Le priorità dei lavori di ATAC
Proprio per garantire l’accessibilità, è stata data priorità alla sostituzione degli ascensori rispetto alle scale mobili. I lavori riguardano 35 scale mobili e 20 ascensori e si svolgeranno a Termini, Colosseo, Piramide, Garbatella, Basilica San Paolo, Marconi, Eur Magliana, Eur Palasport, Eur Fermi, Laurentina, compreso il parcheggio adiacente, e Ponte Mammolo. Gran parte di questi impianti arriva a fine vita fra quest’anno e il 2026. Scale mobili e ascensori, quindi, non chiuderanno tutti insieme, ma saranno messi fuori servizio gradualmente. Ogni cantiere sarà recintato con protezioni adeguate e sarà dotato di cartelli informativi con indicate la data di inizio lavori e quella di riapertura dell’impianto. Nel corso delle attività alcune stazioni non saranno accessibili a clienti con disabilità.

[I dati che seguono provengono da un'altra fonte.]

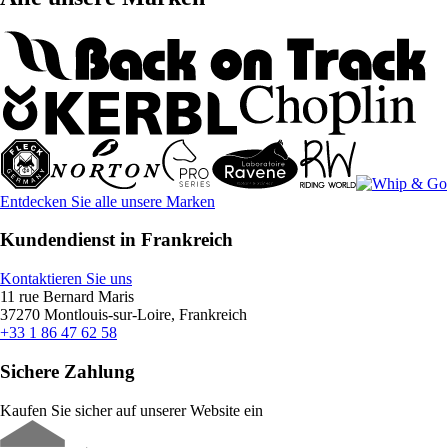
Entdecken Sie alle unsere Marken
Kundendienst in Frankreich
Kontaktieren Sie uns
11 rue Bernard Maris
37270 Montlouis-sur-Loire, Frankreich
+33 1 86 47 62 58
Sichere Zahlung
Kaufen Sie sicher auf unserer Website ein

Informazioni in tempo reale
ATAC comunicherà sui propri canali istituzionali e sul proprio sito internet tutte le informazioni in tempo reale relative all’evoluzione dei cantieri e alle alternative di mobilità. L’azienda invita i clienti con disabilità a contattare i servizi messi a disposizione per avere informazioni puntuali e assistenza per il proprio viaggio.